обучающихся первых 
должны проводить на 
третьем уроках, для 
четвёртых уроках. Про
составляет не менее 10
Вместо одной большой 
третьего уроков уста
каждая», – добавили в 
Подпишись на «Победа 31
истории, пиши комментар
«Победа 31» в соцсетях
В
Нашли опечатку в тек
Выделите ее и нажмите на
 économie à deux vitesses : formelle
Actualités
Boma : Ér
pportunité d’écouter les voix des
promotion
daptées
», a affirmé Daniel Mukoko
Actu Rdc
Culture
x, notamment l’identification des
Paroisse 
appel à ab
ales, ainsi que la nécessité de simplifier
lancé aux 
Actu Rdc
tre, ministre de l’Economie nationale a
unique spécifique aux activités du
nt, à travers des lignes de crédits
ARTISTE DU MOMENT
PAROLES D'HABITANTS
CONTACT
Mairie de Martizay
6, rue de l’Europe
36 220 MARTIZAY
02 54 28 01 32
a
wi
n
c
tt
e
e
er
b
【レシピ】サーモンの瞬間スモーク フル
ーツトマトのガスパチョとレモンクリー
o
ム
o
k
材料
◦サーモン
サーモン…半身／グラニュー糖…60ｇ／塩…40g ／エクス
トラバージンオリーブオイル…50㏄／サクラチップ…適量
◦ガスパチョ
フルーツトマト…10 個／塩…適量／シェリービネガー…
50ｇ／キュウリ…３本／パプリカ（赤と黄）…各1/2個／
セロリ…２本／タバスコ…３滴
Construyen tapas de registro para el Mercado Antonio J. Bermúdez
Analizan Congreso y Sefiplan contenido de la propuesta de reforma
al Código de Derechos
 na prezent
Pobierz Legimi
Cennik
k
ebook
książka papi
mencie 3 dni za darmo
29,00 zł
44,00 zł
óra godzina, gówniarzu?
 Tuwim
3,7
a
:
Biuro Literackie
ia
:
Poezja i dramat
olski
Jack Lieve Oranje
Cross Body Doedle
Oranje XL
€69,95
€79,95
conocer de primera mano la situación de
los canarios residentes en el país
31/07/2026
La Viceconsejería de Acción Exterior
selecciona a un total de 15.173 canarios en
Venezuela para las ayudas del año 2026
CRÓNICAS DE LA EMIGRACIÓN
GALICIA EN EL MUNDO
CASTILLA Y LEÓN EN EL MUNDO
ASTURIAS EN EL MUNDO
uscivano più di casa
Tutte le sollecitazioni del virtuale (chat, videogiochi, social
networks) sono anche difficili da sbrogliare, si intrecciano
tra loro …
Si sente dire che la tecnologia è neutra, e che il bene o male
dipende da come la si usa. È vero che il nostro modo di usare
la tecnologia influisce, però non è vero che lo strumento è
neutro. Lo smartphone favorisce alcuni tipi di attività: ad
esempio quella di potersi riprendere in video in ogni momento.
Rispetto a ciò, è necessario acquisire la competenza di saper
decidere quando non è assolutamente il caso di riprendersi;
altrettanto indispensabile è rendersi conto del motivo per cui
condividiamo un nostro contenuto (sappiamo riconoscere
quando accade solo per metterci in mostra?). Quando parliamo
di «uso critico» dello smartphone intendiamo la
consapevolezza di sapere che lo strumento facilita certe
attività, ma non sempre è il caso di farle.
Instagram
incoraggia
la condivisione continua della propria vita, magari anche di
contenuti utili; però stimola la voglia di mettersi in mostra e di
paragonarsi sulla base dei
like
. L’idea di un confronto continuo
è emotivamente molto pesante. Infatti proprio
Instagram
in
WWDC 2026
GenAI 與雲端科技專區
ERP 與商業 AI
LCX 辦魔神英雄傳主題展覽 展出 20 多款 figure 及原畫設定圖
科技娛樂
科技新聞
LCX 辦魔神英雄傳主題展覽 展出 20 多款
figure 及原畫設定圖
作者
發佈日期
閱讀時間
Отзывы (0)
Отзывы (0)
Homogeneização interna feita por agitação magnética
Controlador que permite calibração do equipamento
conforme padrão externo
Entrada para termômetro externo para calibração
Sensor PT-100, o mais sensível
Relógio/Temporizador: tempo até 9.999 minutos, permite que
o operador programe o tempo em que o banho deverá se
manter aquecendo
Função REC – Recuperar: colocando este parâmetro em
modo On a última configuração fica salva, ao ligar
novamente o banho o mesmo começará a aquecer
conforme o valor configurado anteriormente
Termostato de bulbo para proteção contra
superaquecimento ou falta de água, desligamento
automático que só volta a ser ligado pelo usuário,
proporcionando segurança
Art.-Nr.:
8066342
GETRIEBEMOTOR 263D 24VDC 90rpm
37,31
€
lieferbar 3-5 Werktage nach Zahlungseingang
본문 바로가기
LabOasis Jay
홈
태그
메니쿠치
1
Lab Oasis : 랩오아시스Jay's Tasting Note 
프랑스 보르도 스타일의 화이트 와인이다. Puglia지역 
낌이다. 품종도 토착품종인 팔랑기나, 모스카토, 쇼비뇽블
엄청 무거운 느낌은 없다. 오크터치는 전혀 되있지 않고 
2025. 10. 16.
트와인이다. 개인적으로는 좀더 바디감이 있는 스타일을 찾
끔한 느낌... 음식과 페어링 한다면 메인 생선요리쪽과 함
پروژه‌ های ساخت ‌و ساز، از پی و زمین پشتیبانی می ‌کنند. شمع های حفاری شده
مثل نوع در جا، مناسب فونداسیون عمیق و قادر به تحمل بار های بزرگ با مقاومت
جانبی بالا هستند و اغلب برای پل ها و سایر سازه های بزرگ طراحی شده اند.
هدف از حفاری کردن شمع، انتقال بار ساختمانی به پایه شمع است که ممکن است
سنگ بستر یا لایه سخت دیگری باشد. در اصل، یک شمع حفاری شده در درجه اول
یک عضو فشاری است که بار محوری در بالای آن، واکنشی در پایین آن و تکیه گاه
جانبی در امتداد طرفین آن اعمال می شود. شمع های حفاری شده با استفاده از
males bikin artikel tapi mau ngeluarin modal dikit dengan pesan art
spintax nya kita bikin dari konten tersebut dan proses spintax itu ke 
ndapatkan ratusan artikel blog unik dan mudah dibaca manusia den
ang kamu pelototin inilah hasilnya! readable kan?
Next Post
# # # #
For each entry above, please make an exact copy.

# Answer box
обучающихся первых 
должны проводить на 
третьем уроках, для 
четвёртых уроках. Про
составляет не менее 10
Вместо одной большой 
третьего уроков уста
каждая», – добавили в 
Подпишись на «Победа 31
истории, пиши комментар
«Победа 31» в соцсетях
В
Нашли опечатку в тек
Выделите ее и нажмите на
 économie à deux vitesses : formelle
Actualités
Boma : Ér
pportunité d’écouter les voix des
promotion
daptées
», a affirmé Daniel Mukoko
Actu Rdc
Culture
x, notamment l’identification des
Paroisse 
appel à ab
ales, ainsi que la nécessité de simplifier
lancé aux 
Actu Rdc
tre, ministre de l’Economie nationale a
unique spécifique aux activités du
nt, à travers des lignes de crédits
ARTISTE DU MOMENT
PAROLES D'HABITANTS
CONTACT
Mairie de Martizay
6, rue de l’Europe
36 220 MARTIZAY
02 54 28 01 32
a
wi
n
c
tt
e
e
er
b
【レシピ】サーモンの瞬間スモーク フル
ーツトマトのガスパチョとレモンクリー
o
ム
o
k
材料
◦サーモン
サーモン…半身／グラニュー糖…60ｇ／塩…40g ／エクス
トラバージンオリーブオイル…50㏄／サクラチップ…適量
◦ガスパチョ
フルーツトマト…10 個／塩…適量／シェリービネガー…
50ｇ／キュウリ…３本／パプリカ（赤と黄）…各1/2個／
セロリ…２本／タバスコ…３滴
Construyen tapas de registro para el Mercado Antonio J. Bermúdez
Analizan Congreso y Sefiplan contenido de la propuesta de reforma
al Código de Derechos
 na prezent
Pobierz Legimi
Cennik
k
ebook
książka papi
mencie 3 dni za darmo
29,00 zł
44,00 zł
óra godzina, gówniarzu?
 Tuwim
3,7
a
:
Biuro Literackie
ia
:
Poezja i dramat
olski
Jack Lieve Oranje
Cross Body Doedle
Oranje XL
€69,95
€79,95
conocer de primera mano la situación de
los canarios residentes en el país
31/07/2026
La Viceconsejería de Acción Exterior
selecciona a un total de 15.173 canarios en
Venezuela para las ayudas del año 2026
CRÓNICAS DE LA EMIGRACIÓN
GALICIA EN EL MUNDO
CASTILLA Y LEÓN EN EL MUNDO
ASTURIAS EN EL MUNDO
uscivano più di casa
Tutte le sollecitazioni del virtuale (chat, videogiochi, social
networks) sono anche difficili da sbrogliare, si intrecciano
tra loro …
Si sente dire che la tecnologia è neutra, e che il bene o male
dipende da come la si usa. È vero che il nostro modo di usare
la tecnologia influisce, però non è vero che lo strumento è
neutro. Lo smartphone favorisce alcuni tipi di attività: ad
esempio quella di potersi riprendere in video in ogni momento.
Rispetto a ciò, è necessario acquisire la competenza di saper
decidere quando non è assolutamente il caso di riprendersi;
altrettanto indispensabile è rendersi conto del motivo per cui
condividiamo un nostro contenuto (sappiamo riconoscere
quando accade solo per metterci in mostra?). Quando parliamo
di «uso critico» dello smartphone intendiamo la
consapevolezza di sapere che lo strumento facilita certe
attività, ma non sempre è il caso di farle.
Instagram
incoraggia
la condivisione continua della propria vita, magari anche di
contenuti utili; però stimola la voglia di mettersi in mostra e di
paragonarsi sulla base dei
like
. L’idea di un confronto continuo
è emotivamente molto pesante. Infatti proprio
Instagram
in
WWDC 2026
GenAI 與雲端科技專區
ERP 與商業 AI
LCX 辦魔神英雄傳主題展覽 展出 20 多款 figure 及原畫設定圖
科技娛樂
科技新聞
LCX 辦魔神英雄傳主題展覽 展出 20 多款
figure 及原畫設定圖
作者
發佈日期
閱讀時間
Отзывы (0)
Отзывы (0)
Homogeneização interna feita por agitação magnética
Controlador que permite calibração do equipamento
conforme padrão externo
Entrada para termômetro externo para calibração
Sensor PT-100, o mais sensível
Relógio/Temporizador: tempo até 9.999 minutos, permite que
o operador programe o tempo em que o banho deverá se
manter aquecendo
Função REC – Recuperar: colocando este parâmetro em
modo On a última configuração fica salva, ao ligar
novamente o banho o mesmo começará a aquecer
conforme o valor configurado anteriormente
Termostato de bulbo para proteção contra
superaquecimento ou falta de água, desligamento
automático que só volta a ser ligado pelo usuário,
proporcionando segurança
Art.-Nr.:
8066342
GETRIEBEMOTOR 263D 24VDC 90rpm
37,31
€
lieferbar 3-5 Werktage nach Zahlungseingang
본문 바로가기
LabOasis Jay
홈
태그
메니쿠치
1
Lab Oasis : 랩오아시스Jay's Tasting Note 
프랑스 보르도 스타일의 화이트 와인이다. Puglia지역 
낌이다. 품종도 토착품종인 팔랑기나, 모스카토, 쇼비뇽블
엄청 무거운 느낌은 없다. 오크터치는 전혀 되있지 않고 
2025. 10. 16.
트와인이다. 개인적으로는 좀더 바디감이 있는 스타일을 찾
끔한 느낌... 음식과 페어링 한다면 메인 생선요리쪽과 함
پروژه‌ های ساخت ‌و ساز، از پی و زمین پشتیبانی می ‌کنند. شمع های حفاری شده
مثل نوع در جا، مناسب فونداسیون عمیق و قادر به تحمل بار های بزرگ با مقاومت
جانبی بالا هستند و اغلب برای پل ها و سایر سازه های بزرگ طراحی شده اند.
هدف از حفاری کردن شمع، انتقال بار ساختمانی به پایه شمع است که ممکن است
سنگ بستر یا لایه سخت دیگری باشد. در اصل، یک شمع حفاری شده در درجه اول
یک عضو فشاری است که بار محوری در بالای آن، واکنشی در پایین آن و تکیه گاه
جانبی در امتداد طرفین آن اعمال می شود. شمع های حفاری شده با استفاده از
males bikin artikel tapi mau ngeluarin modal dikit dengan pesan art
spintax nya kita bikin dari konten tersebut dan proses spintax itu ke 
ndapatkan ratusan artikel blog unik dan mudah dibaca manusia den
ang kamu pelototin inilah hasilnya! readable kan?
Next Post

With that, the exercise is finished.